The upheaval changed things here. I had run the business by staying a part of everything. Basically, I had a finger in every pie. For thirty years I spent my week days in the office and did the gardening in the early morning and on the weekends. One of the reasons why I didn’t ask myself if I could do five people’s jobs in March of 2020 is because I had always done too much. I felt so grateful to be working with Divinity, the Angels and Elementals that I was happy to do everything all the time. Not that they expected this of me. It was my idea to do too much.

When I got the kidney infection, I got the message that I had to do less. As we came back together, I knew it was time for me to let go of various responsibilities into the hands of the capable, trustworthy, sassy and lovable group of women who were here ready to take up the reins. I didn’t let go very gracefully. Frankly, it was disorienting to do less. One thing that really helped was specific inner guidance about what I WAS NOT supposed to do in the office. Being told “No! You don’t need to go into the office. The staff can do it.” over and over and over again helped me let go and settle in to a more humane schedule. Somedays though, it was very hard to follow my “nonmarching orders.” I really liked all the office jobs of visiting with people on email, writing notes on invoices and packing and decorating packages.
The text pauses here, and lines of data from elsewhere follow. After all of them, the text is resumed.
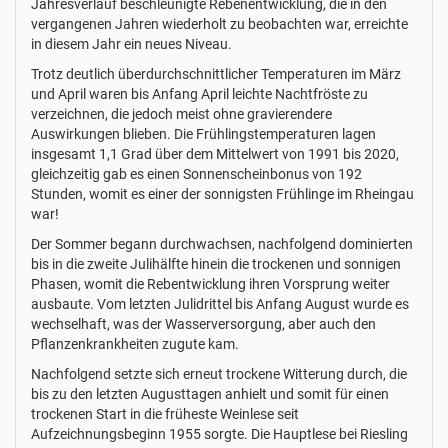
Jahresverlauf beschleunigte Rebenentwicklung, die in den
vergangenen Jahren wiederholt zu beobachten war, erreichte
in diesem Jahr ein neues Niveau.
Trotz deutlich überdurchschnittlicher Temperaturen im März
und April waren bis Anfang April leichte Nachtfröste zu
verzeichnen, die jedoch meist ohne gravierendere
Auswirkungen blieben. Die Frühlingstemperaturen lagen
insgesamt 1,1 Grad über dem Mittelwert von 1991 bis 2020,
gleichzeitig gab es einen Sonnenscheinbonus von 192
Stunden, womit es einer der sonnigsten Frühlinge im Rheingau
war!
Der Sommer begann durchwachsen, nachfolgend dominierten
bis in die zweite Julihälfte hinein die trockenen und sonnigen
Phasen, womit die Rebentwicklung ihren Vorsprung weiter
ausbaute. Vom letzten Julidrittel bis Anfang August wurde es
wechselhaft, was der Wasserversorgung, aber auch den
Pflanzenkrankheiten zugute kam.
Nachfolgend setzte sich erneut trockene Witterung durch, die
bis zu den letzten Augusttagen anhielt und somit für einen
trockenen Start in die früheste Weinlese seit
Aufzeichnungsbeginn 1955 sorgte. Die Hauptlese bei Riesling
With more free time, I began to garden during the day when I fresh and energized. It was bliss to be able to keep going with a garden task when I wanted to versus having to stop until the next weekend. The guidance I received clarified my jobs as designing the gardens, planting the gardens, tending the gardens and of course, making the Flower Essences. The writing was also important. And now I had the time to think about the blog more and ponder long and hard what I wanted to write about. I could get really fired up about a topic!

I loved that I could rise at dawn and stay in the gardens as long as I wanted. I loved that I was still visiting with all of you via the blog. So many of you have been connected with us for decades. You are beloveds to me, and I think of you and your animals so often.

I kept one office job of making all our red shiso tincture, because I wanted some ongoing connection to the life of the office. Most days, I briefly visit the staff to check red shiso inventory, to catch up and to admire the enormous piles of outgoing orders. Order fulfillment is their ship to steer, and they are doing a fantastic job. When the staff goddesses took charge of this, they began to innovate. This has been wonderful. They represent different generations and that is so helpful to the ongoing life of the business. They also enjoy technology in a way foreign to me and love to explore new options for everything. This year, for example, they found a mail program that everyone likes better than Pitney Bowes. It’s called Pirate Ship. After too many years of beating our head against the walls with Pitney Bowes, everyone enjoys the sass as well as ease of using a company called Pirate Ship.

As I consider 2023, I know we will continue to incorporate the innovations of the younger generations of staff goddesses, and I am grateful for all the ways they are helping me go with the flow. I am also glad that there is still room for me to write long meandering blogs for those who still like to read something longer than a meme. In this way, I so look forward to continuing to connect with you in 2023.